A year later, passing through, we dropped by his home for coffee. His silence on the matter implied that financial disaster still loomed, so we tactfully forbore to raise the question of the loan. But he told us proudly that he had spent a large sum on getting financial advice – of which the most memorable suggestion was that he should purchase a mobile home trailer so that he and his family could go on vacation more cheaply. We can only assume that the advisor was silent about paying off debts to friends like us, who could not themselves actually afford a vacation at the time. A decade later, we have had no return from our eleemosynary investment.
I often wondered why he thought paying $500 for financial advice was a good investment of money he did not have. Why not buy a book? But that was before so-called self-help books became the best-sellers. If all these authors are so good at making money, then why are they wasting time writing books which, I know from personal experience, gives limited fame and even more limited fortune?

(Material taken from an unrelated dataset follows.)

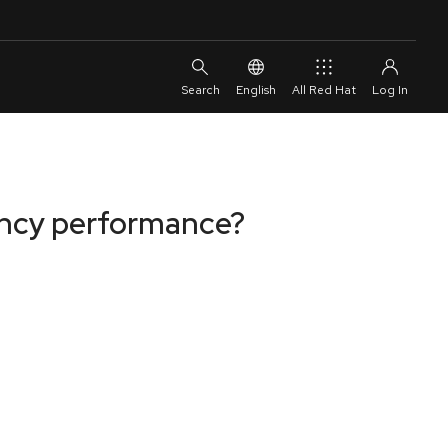
English
All Red Hat
ency performance?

Last time I checked out the local bookstore for this column, the self-improvement authors had conscripted such luminaries as Attila the Hun, Winnie the Pooh and Jesus Christ to lend their names to the trite fatuities that pass for inspiration in these benighted modern days. Now, the Beardstown Ladies continue unabashed despite the failure of their claims to stand up to closer audit. However there is new if somewhat gelatinous grist for the mill with Wall Street Wit And Wisdom, a slim volume that wastes shelf space not far from Shakespeare On Leadership, a selection of quotes marred by simplistic ‘translations’ of the original pith. More interestingly, Die Rich and Tax Free seems to harmonize well with one that could almost have been written by Agatha Christie, How to Inherit Money.
Working with animals
As I browsed, the Dow was downing rapidly, so Bear Market Baloney seemed to be carrying its own rebuttal in its title. But for more baloney with bears, Winnie the Pooh has added two new titles to his repertoire. As I remember, the amiable ursine was best known for getting his head stuck in honey jars – a fairly potent metaphor for people getting hooked on an ever-soaring index, but this aspect seems to be missing from the works.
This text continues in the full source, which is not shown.